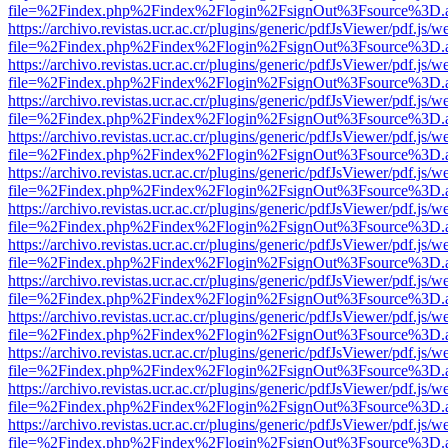
file=%2Findex.php%2Findex%2Flogin%2FsignOut%3Fsource%3D.ame
https://archivo.revistas.ucr.ac.cr/plugins/generic/pdfJsViewer/pdf.js/
file=%2Findex.php%2Findex%2Flogin%2FsignOut%3Fsource%3D.ame
https://archivo.revistas.ucr.ac.cr/plugins/generic/pdfJsViewer/pdf.js/
file=%2Findex.php%2Findex%2Flogin%2FsignOut%3Fsource%3D.ame
https://archivo.revistas.ucr.ac.cr/plugins/generic/pdfJsViewer/pdf.js/
file=%2Findex.php%2Findex%2Flogin%2FsignOut%3Fsource%3D.ame
https://archivo.revistas.ucr.ac.cr/plugins/generic/pdfJsViewer/pdf.js/
file=%2Findex.php%2Findex%2Flogin%2FsignOut%3Fsource%3D.ame
https://archivo.revistas.ucr.ac.cr/plugins/generic/pdfJsViewer/pdf.js/
file=%2Findex.php%2Findex%2Flogin%2FsignOut%3Fsource%3D.ame
https://archivo.revistas.ucr.ac.cr/plugins/generic/pdfJsViewer/pdf.js/
file=%2Findex.php%2Findex%2Flogin%2FsignOut%3Fsource%3D.ame
https://archivo.revistas.ucr.ac.cr/plugins/generic/pdfJsViewer/pdf.js/
file=%2Findex.php%2Findex%2Flogin%2FsignOut%3Fsource%3D.ame
https://archivo.revistas.ucr.ac.cr/plugins/generic/pdfJsViewer/pdf.js/
file=%2Findex.php%2Findex%2Flogin%2FsignOut%3Fsource%3D.ame
https://archivo.revistas.ucr.ac.cr/plugins/generic/pdfJsViewer/pdf.js/
file=%2Findex.php%2Findex%2Flogin%2FsignOut%3Fsource%3D.ame
https://archivo.revistas.ucr.ac.cr/plugins/generic/pdfJsViewer/pdf.js/
file=%2Findex.php%2Findex%2Flogin%2FsignOut%3Fsource%3D.ame
https://archivo.revistas.ucr.ac.cr/plugins/generic/pdfJsViewer/pdf.js/
file=%2Findex.php%2Findex%2Flogin%2FsignOut%3Fsource%3D.ame
https://archivo.revistas.ucr.ac.cr/plugins/generic/pdfJsViewer/pdf.js/
file=%2Findex.php%2Findex%2Flogin%2FsignOut%3Fsource%3D.ame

- Exercise objective -
Every line of the material above must be written out exactly, with no pictures.

- Problem solution -
file=%2Findex.php%2Findex%2Flogin%2FsignOut%3Fsource%3D.ame
https://archivo.revistas.ucr.ac.cr/plugins/generic/pdfJsViewer/pdf.js/
file=%2Findex.php%2Findex%2Flogin%2FsignOut%3Fsource%3D.ame
https://archivo.revistas.ucr.ac.cr/plugins/generic/pdfJsViewer/pdf.js/
file=%2Findex.php%2Findex%2Flogin%2FsignOut%3Fsource%3D.ame
https://archivo.revistas.ucr.ac.cr/plugins/generic/pdfJsViewer/pdf.js/
file=%2Findex.php%2Findex%2Flogin%2FsignOut%3Fsource%3D.ame
https://archivo.revistas.ucr.ac.cr/plugins/generic/pdfJsViewer/pdf.js/
file=%2Findex.php%2Findex%2Flogin%2FsignOut%3Fsource%3D.ame
https://archivo.revistas.ucr.ac.cr/plugins/generic/pdfJsViewer/pdf.js/
file=%2Findex.php%2Findex%2Flogin%2FsignOut%3Fsource%3D.ame
https://archivo.revistas.ucr.ac.cr/plugins/generic/pdfJsViewer/pdf.js/
file=%2Findex.php%2Findex%2Flogin%2FsignOut%3Fsource%3D.ame
https://archivo.revistas.ucr.ac.cr/plugins/generic/pdfJsViewer/pdf.js/
file=%2Findex.php%2Findex%2Flogin%2FsignOut%3Fsource%3D.ame
https://archivo.revistas.ucr.ac.cr/plugins/generic/pdfJsViewer/pdf.js/
file=%2Findex.php%2Findex%2Flogin%2FsignOut%3Fsource%3D.ame
https://archivo.revistas.ucr.ac.cr/plugins/generic/pdfJsViewer/pdf.js/
file=%2Findex.php%2Findex%2Flogin%2FsignOut%3Fsource%3D.ame
https://archivo.revistas.ucr.ac.cr/plugins/generic/pdfJsViewer/pdf.js/
file=%2Findex.php%2Findex%2Flogin%2FsignOut%3Fsource%3D.ame
https://archivo.revistas.ucr.ac.cr/plugins/generic/pdfJsViewer/pdf.js/
file=%2Findex.php%2Findex%2Flogin%2FsignOut%3Fsource%3D.ame
https://archivo.revistas.ucr.ac.cr/plugins/generic/pdfJsViewer/pdf.js/
file=%2Findex.php%2Findex%2Flogin%2FsignOut%3Fsource%3D.ame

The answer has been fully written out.